Dicho lo cual, y dándolo por cierto, ahora uno debería dedicarse a explicar por qué. Y no sería difícil rebuscar razones… lo difícil es dar con la justa. Podríamos referirnos al hombre como creación de Dios, citar el Génesis, o a Chesterton; hablar de la felicidad como vocación del hombre, la solidaridad -la comunión- del género humano; el amor como alegría de que el otro exista -y de que exista con plenitud-; citar a Tolkien, con su análisis de la eucatástrofe y la emoción del final feliz en los cuentos de hadas. Pero mejor no.
Porque, si todas esas cosas pueden tener su lugar, temo que no den de lleno en el corazón del asunto. Y temo -ahora y muchas otras veces- que por intentar meter los hechos en mis esquemas de interpretación, me pierda el sentido verdadero de los hechos. Además, habría que fijarse también en el lado peligroso (sensiblería, escapismo, alienación) de la cuestión.

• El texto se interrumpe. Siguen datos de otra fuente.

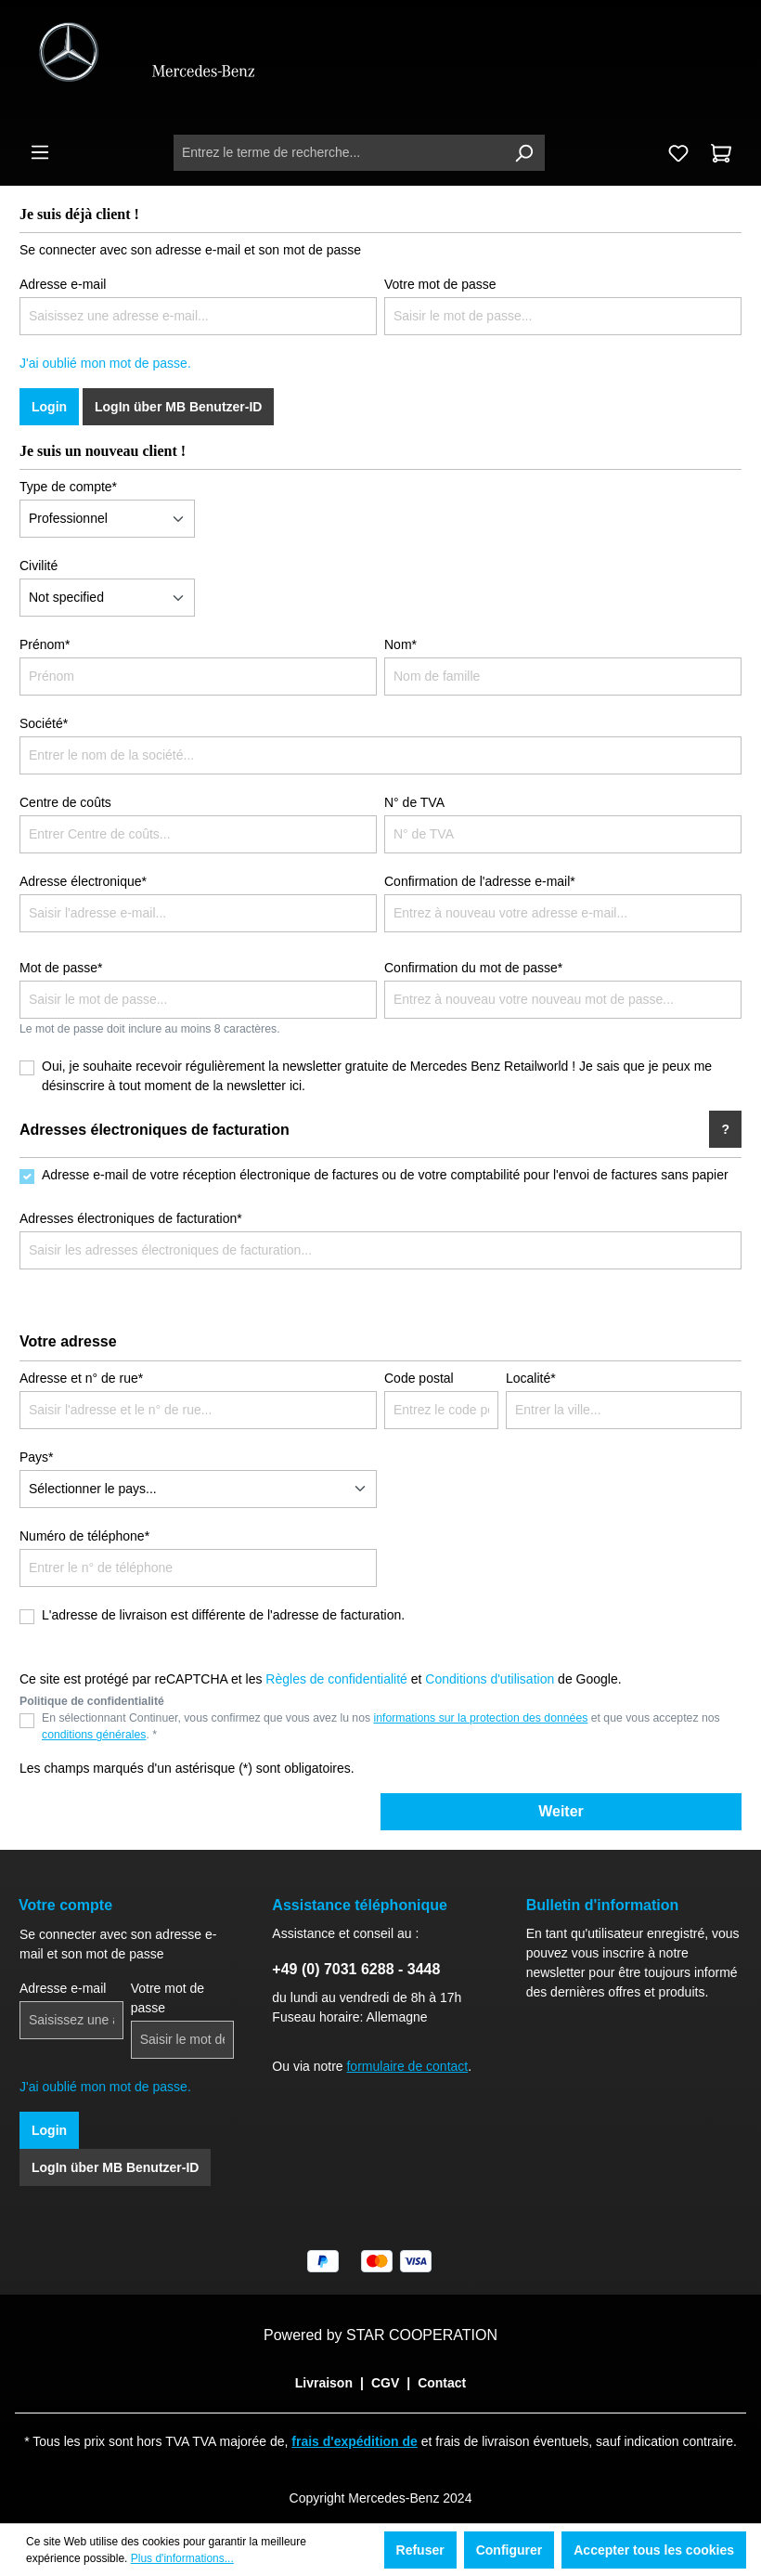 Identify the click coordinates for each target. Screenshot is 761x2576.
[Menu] (40, 152)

Notemos sólo esto: no nos restringimos a los finales felices, ni a la felicidad pura y simple. Se trata más bien de la emoción de asistir a la vida de un personaje, expresada con algún tipo de plenitud: y esto puede abarcar la tragedia, y también el melodrama.
Leon Bloy hablaba alguna vez (no ubico la cita) del alma como un violín, de alguien que vivía «tocando su alma» como quien toca un instrumento musical. Podríamos tomar la imagen en un sentido más general, pensar que vivir es comparable a tocar una sonata. Acaso esa emoción que estoy fatigosamente tratando de describir -ya que no de explicar- tenga bastante paralelismo con la satisfacción de escuchar una música bien tocada. Y, como cualquier oyente con un mínimo oído puede intuir (aunque sólo los que sepan música puedan explicarlo), ese montón de notas guarda una estructura y un sentido. Acaso lo que nos satisface en el cuento de hadas, como en la tragedia y en el melodrama, es que las cosas tienen su lugar: la (oscura pero potente) afirmación de un sentido.